With the growing acceptance of Twitter into main stream use, the use of services to shorten lengthy URLs is growing. There are many of these free services out there on the web. Popular ones include:
The question becomes how do these services affect your web analytic reports? So let's start with the basics.
First off, if someone is using a twitter application (for example Tweetdeck) any one clicking on a full and proper link it would appear as direct traffic. The only way to properly identify this users is to use your web analytics campaign tracking feature.
If someone were to click on a shorten URL on a web page, how the referrer is handled would vary by the both the shortening service (most service do however work the same way) and your web analytics software.
For example using tinyurl and generating a link to my company web site www.knechtology.com the shorten URL would appear as: http://tinyurl.com/dfjood and would generate the following sequence of hits.
GET 301 Redirect to http://www.knechtology.com/ http://tinyurl.com/dfjood
GET 200 text/html; charset=ISO-8859-1 http://www.knechtology.com/
The first hit might appear in tinyurl's web log files or possibly not depending on how they handle the 301 redirect. Regardless, there is nothing recorded in my web site's log files until the second hit.
Now the big question is: will this hit appear with the referrer of tinyurl.com or not. For that you need to check your log files. In my experience at best this will appear as a referrer from the shortening service. That's why if I'm posting a link in Twitter back to my web site, I alway like to add a campaign id to the URL.

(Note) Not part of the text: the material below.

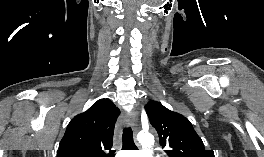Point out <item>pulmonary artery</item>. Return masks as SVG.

I personally don't care which Tweet generated the traffic so here at K'nechtology have set up a standard one. If you want to distinguish your Tweets, you'll need to generate unique campaign IDs for each post.
2 comments:
Hmmm. My experience is that the original site, not the shortening site, shows as the referrer. I checked a number of links from different shortening sites just the other night, using Fiddler to see what referrer was in the hit to the destination URL. Maybe using Fiddler wasn't the right way to do it...
cg,
You are correct in most cases the use of a 301 redirect executed by the mini-url services should leave the original referrer intact.
This assumes that the min-url services are indeed correctly using 301s a. I've not tested them all, so I couldn't make that statement.
Using debugging products like Fiddler, generally will correctly show you the correct page details. Now the question is are the log files that your web analytics tool using capturing it correctly.